An international group of 142 scientists, community groups and NGOs from 24 countries has published a set of 16 guidelines for the safer storage of mine waste.
The guidelines aim to protect communities, workers and the environment from the risks posed by thousands of mine waste storage facilities, which are failing more frequently and with more severe outcomes.
“Safety First: Guidelines for Responsible Mine Tailings Management” argues that the ultimate goal of tailings management must be zero harm to people and the environment and zero tolerance for human fatalities.
The group publishing the report includes frontline organizations in mining affected communities from Brazil, Tanzania, Papua New Guinea, India and elsewhere as well as global groups such as Amnesty International Canada, Earthworks, IndustriALL Global Union Federation, MiningWatch Canada, the Natural Resources Defense Council, The Movement of People Affected by Dams (MAB) and the Sierra Club.
Last year, a tragic dam collapse in Brazil killed 270 people and destroyed the town of Brumadinho, and came on the heels of tailings dam failures at the Mount Polley mine in Canada and the Samarco mine in Brazil, among others.
The guidelines come as the Global Tailings Review, co-convened by the international mining industry association, ICMM, investors and the UN Environment Programme, prepares to unveil the first Global Tailings Standard “for the safer management of tailings storage facilities.”
Current industry standards, including the draft of the Global Tailings Standard released in 2019, do not adequately protect communities and ecosystems from failures, the report finds.

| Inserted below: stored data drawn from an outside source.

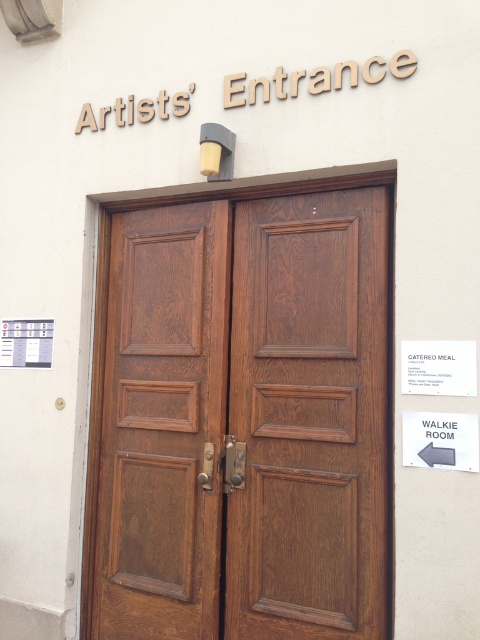 You are an artist arriving at the building and need to enter through the Artists Entrance. You have a large canvas that is 1.5 meters wide. Can you fit your canvas through the brown wood door at center without damaging it? Consider the size of the white paperboard at upper left as a reference.

The brown wood door at center is bigger than the white paperboard at upper left. Since the canvas is 1.5 meters wide, and the door is larger than the paperboard, it should be wide enough to fit the canvas through without damage.

From the picture: You are an artist arriving at the venue and need to hang a 1.2 meter wide canvas. The wooden door at center and the white paperboard at upper left are both potential spots. Which one has enough space for the canvas?

The wooden door at center has a greater width than the white paperboard at upper left. Therefore, the wooden door at center can accommodate the 1.2 meter wide canvas, while the white paperboard at upper left cannot.

You are standing in front of the building and want to enter through the brown wood door at center. Based on its position, where should you look to find the door?

The brown wood door at center is located at the coordinates point [240,416], so you should look slightly to the right of the center point of the building exterior to find it.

The trend in tailings dam tragedies are a consequence of allowing mining companies to sacrifice safety to cut costs, control auditors and silence dissent among workers, the report revealed.

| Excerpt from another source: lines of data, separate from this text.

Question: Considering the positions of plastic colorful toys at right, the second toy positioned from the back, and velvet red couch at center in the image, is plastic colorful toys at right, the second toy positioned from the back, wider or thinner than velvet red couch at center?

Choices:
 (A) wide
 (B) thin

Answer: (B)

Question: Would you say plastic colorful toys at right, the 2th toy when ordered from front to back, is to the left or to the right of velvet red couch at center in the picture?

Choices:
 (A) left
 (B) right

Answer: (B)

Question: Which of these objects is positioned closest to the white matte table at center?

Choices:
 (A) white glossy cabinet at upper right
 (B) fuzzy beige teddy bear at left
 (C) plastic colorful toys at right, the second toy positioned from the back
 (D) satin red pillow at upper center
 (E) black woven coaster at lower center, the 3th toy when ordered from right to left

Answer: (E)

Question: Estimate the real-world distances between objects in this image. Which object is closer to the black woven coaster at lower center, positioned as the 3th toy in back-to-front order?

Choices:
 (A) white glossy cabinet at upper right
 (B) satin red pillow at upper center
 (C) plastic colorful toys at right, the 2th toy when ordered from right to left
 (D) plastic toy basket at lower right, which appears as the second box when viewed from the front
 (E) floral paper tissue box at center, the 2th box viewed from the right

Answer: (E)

The report asserts that tailings storage facilities must be built and managed only with community consent, respecting human rights and the rights of Indigenous Peoples, adopting the best available technologies and practices.

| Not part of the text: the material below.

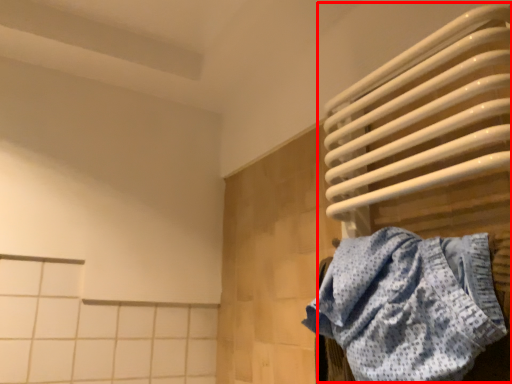 Question: From the image's perspective, considering the relative positions of water heater (annotated by the red box) and towel in the image provided, where is water heater (annotated by the red box) located with respect to the staircase?

Choices:
 (A) above
 (B) below

Answer: (A)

Guidelines include that international safety protocols must be independent of company control, and must be established through multi-stakeholder processes that actively engage workers, communities and civil society.
Strong standards for tailings dams must ensure financial guarantees and accountability at the highest level of corporate governance, the report maintains.
Public participation in decisions and reliable whistleblower and grievance mechanisms are necessary to ensure that communities and workers can raise the alarm without consequences, the report finds.
“We need independent guidelines on tailings safety,” says Carolina de Moura of Associação Comunitária da Jangada, Brumadinho, Brazil. “We urgently need guidelines and regulations to manage toxic mine waste dams. We hope that the case of Brumadinho becomes a milestone and an inflection point for mining across the world.”
“Governments and international institutions need to move urgently to implement these 16 guidelines to end mine waste failures worldwide. Industry self-regulation will not provide adequate protection. There must be a strong global response to this global problem, putting safety first,” says Ugo Lapointe, MiningWatch Canada, Canada.